Nei suoi primi trent’anni di vita aveva già calcato i palcoscenici dei teatri di tutta Europa, riscuotendo molto successo in centri musicali quali Parigi e Londra. Lì mostrò tutta la sua innovazione tecnico-compositiva del pianoforte, mettendo in evidenza acrobazie alla tastiera che nessuno prima aveva nemmeno potuto concepire e che, in quel periodo, pochi potevano consentirsi il lusso di riproporre. Oltre che sotto l’aspetto musicale, Thalberg fu un innovatore del ruolo del musicista. Fu, insieme ad altri noti pianisti del tempo, una delle prime star musicali internazionali: oltre che in Europa, si esibì in Stati Uniti e Brasile, dando così un’impronta a quello che oggi chiameremmo “tour musicale”.
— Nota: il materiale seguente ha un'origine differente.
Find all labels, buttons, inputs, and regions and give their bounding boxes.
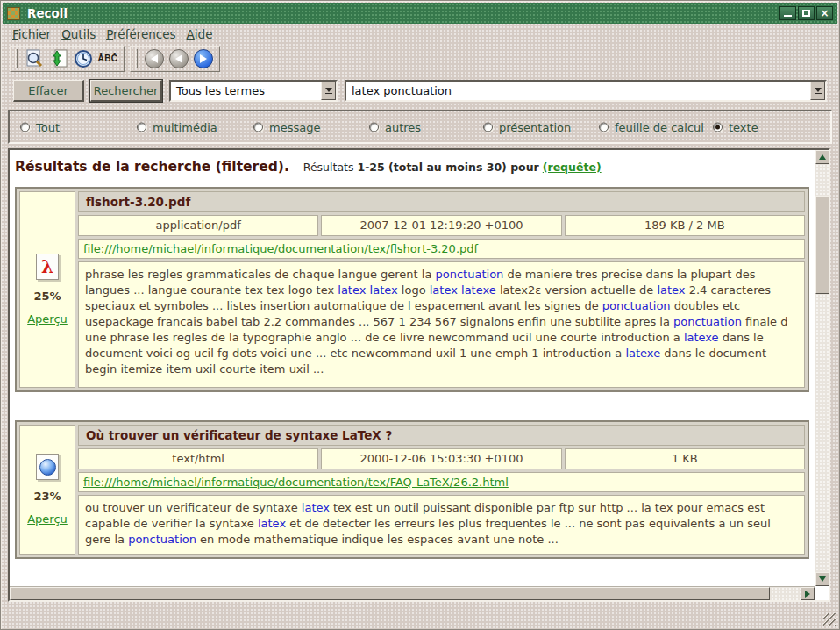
result-title: Où trouver un vérificateur de syntaxe La…	[78, 425, 805, 446]
scroll-up-button[interactable]	[815, 150, 829, 164]
chevron-down-icon	[815, 88, 822, 92]
update-index-button[interactable]	[47, 47, 70, 70]
search-query-combo[interactable]	[345, 80, 827, 102]
result-url-link[interactable]: file:///home/michael/informatique/docume…	[83, 242, 478, 255]
relevance-percent: 23%	[33, 490, 61, 503]
html-file-icon	[36, 454, 59, 480]
search-mode-dropdown-button[interactable]	[321, 82, 336, 100]
result-details: Où trouver un vérificateur de syntaxe La…	[78, 425, 805, 555]
search-button[interactable]: Rechercher	[90, 80, 162, 102]
arrow-down-icon	[819, 576, 826, 582]
result-snippet: phrase les regles grammaticales de chaqu…	[78, 261, 805, 388]
filter-autres[interactable]: autres	[369, 120, 421, 133]
results-range: 1-25 (total au moins 30) pour	[357, 161, 538, 174]
search-mode-value: Tous les termes	[171, 82, 321, 100]
preview-link[interactable]: Aperçu	[27, 312, 68, 326]
filter-bar: Tout multimédia message autres présentat…	[8, 110, 832, 144]
filter-label: feuille de calcul	[615, 120, 704, 133]
close-button[interactable]: ×	[816, 6, 833, 20]
filter-label: multimédia	[153, 120, 217, 133]
relevance-percent: 25%	[33, 290, 61, 303]
result-details: flshort-3.20.pdf application/pdf 2007-12…	[78, 191, 805, 388]
preview-link[interactable]: Aperçu	[27, 512, 68, 526]
horizontal-scroll-thumb[interactable]	[10, 587, 770, 600]
result-meta-row: text/html 2000-12-06 15:03:30 +0100 1 KB	[78, 448, 805, 469]
filter-presentation[interactable]: présentation	[483, 120, 571, 133]
recoll-window: Recoll × Fichier Outils Préférences Aide	[0, 0, 840, 630]
toolbar-handle[interactable]	[135, 49, 138, 68]
filter-texte[interactable]: texte	[713, 120, 758, 133]
result-side-panel: λ 25% Aperçu	[19, 191, 75, 388]
result-url-link[interactable]: file:///home/michael/informatique/docume…	[83, 476, 509, 489]
close-icon: ×	[820, 8, 829, 18]
toolbar-group-nav	[130, 46, 220, 72]
radio-icon[interactable]	[483, 122, 493, 132]
scroll-right-button[interactable]	[801, 587, 815, 600]
result-item: 23% Aperçu Où trouver un vérificateur de…	[15, 420, 809, 559]
menu-preferences[interactable]: Préférences	[106, 27, 175, 41]
scroll-down-button[interactable]	[815, 572, 829, 586]
menu-fichier[interactable]: Fichier	[12, 27, 51, 41]
vertical-scroll-thumb[interactable]	[815, 196, 829, 294]
filter-label: message	[269, 120, 320, 133]
menu-aide[interactable]: Aide	[187, 27, 213, 41]
next-page-button[interactable]	[192, 47, 215, 70]
radio-icon[interactable]	[137, 122, 146, 132]
history-button[interactable]	[72, 47, 95, 70]
filter-label: autres	[385, 120, 421, 133]
result-mime: application/pdf	[78, 215, 318, 236]
search-query-dropdown-button[interactable]	[810, 82, 825, 100]
search-input[interactable]	[346, 82, 810, 100]
globe-icon	[39, 459, 56, 476]
abc-spell-icon: ÂBĈ	[97, 54, 117, 63]
previous-page-button[interactable]	[167, 47, 190, 70]
filter-label: présentation	[499, 120, 571, 133]
first-page-button[interactable]	[143, 47, 166, 70]
radio-icon[interactable]	[599, 122, 609, 132]
result-snippet: ou trouver un verificateur de syntaxe la…	[78, 495, 805, 555]
preview-document-button[interactable]	[23, 47, 46, 70]
result-side-panel: 23% Aperçu	[19, 425, 75, 555]
menubar: Fichier Outils Préférences Aide	[3, 25, 837, 43]
result-url-row: file:///home/michael/informatique/docume…	[78, 472, 805, 492]
result-size: 189 KB / 2 MB	[565, 215, 805, 236]
result-date: 2007-12-01 12:19:20 +0100	[321, 215, 561, 236]
next-page-icon	[194, 49, 213, 68]
filter-multimedia[interactable]: multimédia	[137, 120, 217, 133]
result-meta-row: application/pdf 2007-12-01 12:19:20 +010…	[78, 215, 805, 236]
toolbar: ÂBĈ	[3, 44, 837, 73]
search-mode-select[interactable]: Tous les termes	[169, 80, 338, 102]
menu-outils[interactable]: Outils	[61, 27, 96, 41]
titlebar[interactable]: Recoll ×	[3, 3, 837, 24]
radio-icon[interactable]	[369, 122, 379, 132]
toolbar-group-main: ÂBĈ	[10, 46, 125, 72]
document-updown-arrow-icon	[48, 48, 69, 69]
results-title: Résultats de la recherche (filtered).	[15, 159, 289, 175]
horizontal-scrollbar[interactable]	[10, 586, 815, 600]
result-date: 2000-12-06 15:03:30 +0100	[321, 448, 561, 469]
arrow-right-icon	[805, 591, 810, 598]
result-mime: text/html	[78, 448, 318, 469]
radio-icon[interactable]	[20, 122, 30, 132]
resize-grip[interactable]	[823, 613, 836, 626]
first-page-icon	[145, 49, 164, 68]
filter-feuille-de-calcul[interactable]: feuille de calcul	[599, 120, 704, 133]
filter-label: Tout	[36, 120, 60, 133]
radio-icon[interactable]	[253, 122, 263, 132]
vertical-scrollbar[interactable]	[815, 150, 829, 586]
radio-icon[interactable]	[713, 122, 723, 132]
filter-label: texte	[729, 120, 758, 133]
filter-message[interactable]: message	[253, 120, 320, 133]
toolbar-handle[interactable]	[15, 49, 18, 68]
search-row: Effacer Rechercher Tous les termes	[1, 78, 839, 104]
minimize-icon	[784, 10, 792, 17]
maximize-button[interactable]	[798, 6, 815, 20]
results-header: Résultats de la recherche (filtered).Rés…	[10, 150, 815, 175]
clear-button[interactable]: Effacer	[13, 80, 84, 102]
query-link[interactable]: (requête)	[543, 161, 602, 174]
scrollbar-corner	[815, 586, 829, 600]
filter-tout[interactable]: Tout	[20, 120, 60, 133]
term-explorer-button[interactable]: ÂBĈ	[96, 47, 119, 70]
arrow-up-icon	[819, 154, 826, 160]
minimize-button[interactable]	[779, 6, 796, 20]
E nel suo giro del mondo non poteva mancare la tappa nell’allora rinomata Italia, della quale si innamorò sia musicalmente, come certificano le numerose trascrizioni delle opere di Rossini, sia a livello di territorio. Trascorse gli ultimi anni della sua vita a Napoli, dove morì nel 1871. Al fianco di altri grandi pianisti a lui contemporanei, come Frederic Chopin e Franz Liszt, Thalberg ha lasciato il suo grande contributo nell’evoluzione delle possibilità del pianoforte, possibilità portate fino all’estremo, dove follie tecniche si amalgamano a soavi melodie, e che tutt’oggi rappresentano dei duri ostacoli da superare per chi si cimenta nello studio del repertorio pianistico.